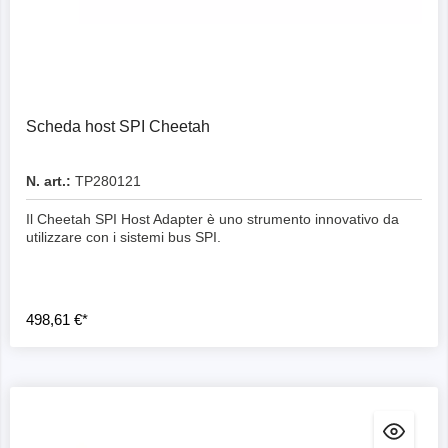
Scheda host SPI Cheetah
N. art.:
TP280121
Il Cheetah SPI Host Adapter è uno strumento innovativo da
utilizzare con i sistemi bus SPI.
498,61 €*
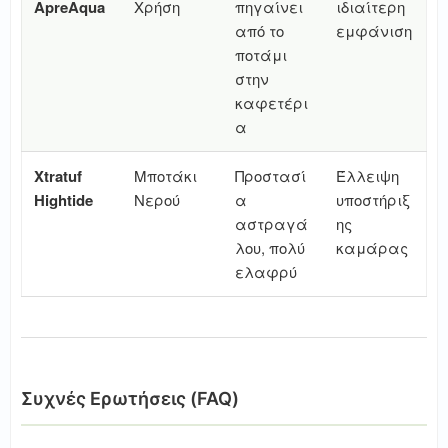
ApreAqua
Χρήση
πηγαίνει
ιδιαίτερη
από το
εμφάνιση
ποτάμι
στην
καφετέρι
α
Xtratuf
Μποτάκι
Προστασί
Έλλειψη
Hightide
Νερού
α
υποστήριξ
αστραγά
ης
λου, πολύ
καμάρας
ελαφρύ
Συχνές Ερωτήσεις (FAQ)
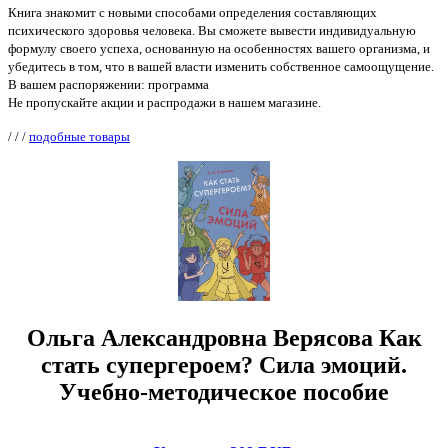
Книга знакомит с новыми способами определения составляющих
психического здоровья человека. Вы сможете вывести индивидуальную
формулу своего успеха, основанную на особенностях вашего организма, и
убедитесь в том, что в вашей власти изменить собственное самоощущение.
В вашем распоряжении: программа
Не пропускайте акции и распродажи в нашем магазине.
/
/
/
подобные товары
Ольга Александровна Верясова Как
стать супергероем? Сила эмоций.
Учебно-методическое пособие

EXERCISE DIRECTIONS :: Reproduce every line above exactly as written, omitting the images.

REPLY ::
Scheda host SPI Cheetah
N. art.:
TP280121
Il Cheetah SPI Host Adapter è uno strumento innovativo da
utilizzare con i sistemi bus SPI.
498,61 €*
ApreAqua
Χρήση
πηγαίνει
ιδιαίτερη
από το
εμφάνιση
ποτάμι
στην
καφετέρι
α
Xtratuf
Μποτάκι
Προστασί
Έλλειψη
Hightide
Νερού
α
υποστήριξ
αστραγά
ης
λου, πολύ
καμάρας
ελαφρύ
Συχνές Ερωτήσεις (FAQ)
Книга знакомит с новыми способами определения составляющих
психического здоровья человека. Вы сможете вывести индивидуальную
формулу своего успеха, основанную на особенностях вашего организма, и
убедитесь в том, что в вашей власти изменить собственное самоощущение.
В вашем распоряжении: программа
Не пропускайте акции и распродажи в нашем магазине.
/
/
/
подобные товары
Ольга Александровна Верясова Как
стать супергероем? Сила эмоций.
Учебно-методическое пособие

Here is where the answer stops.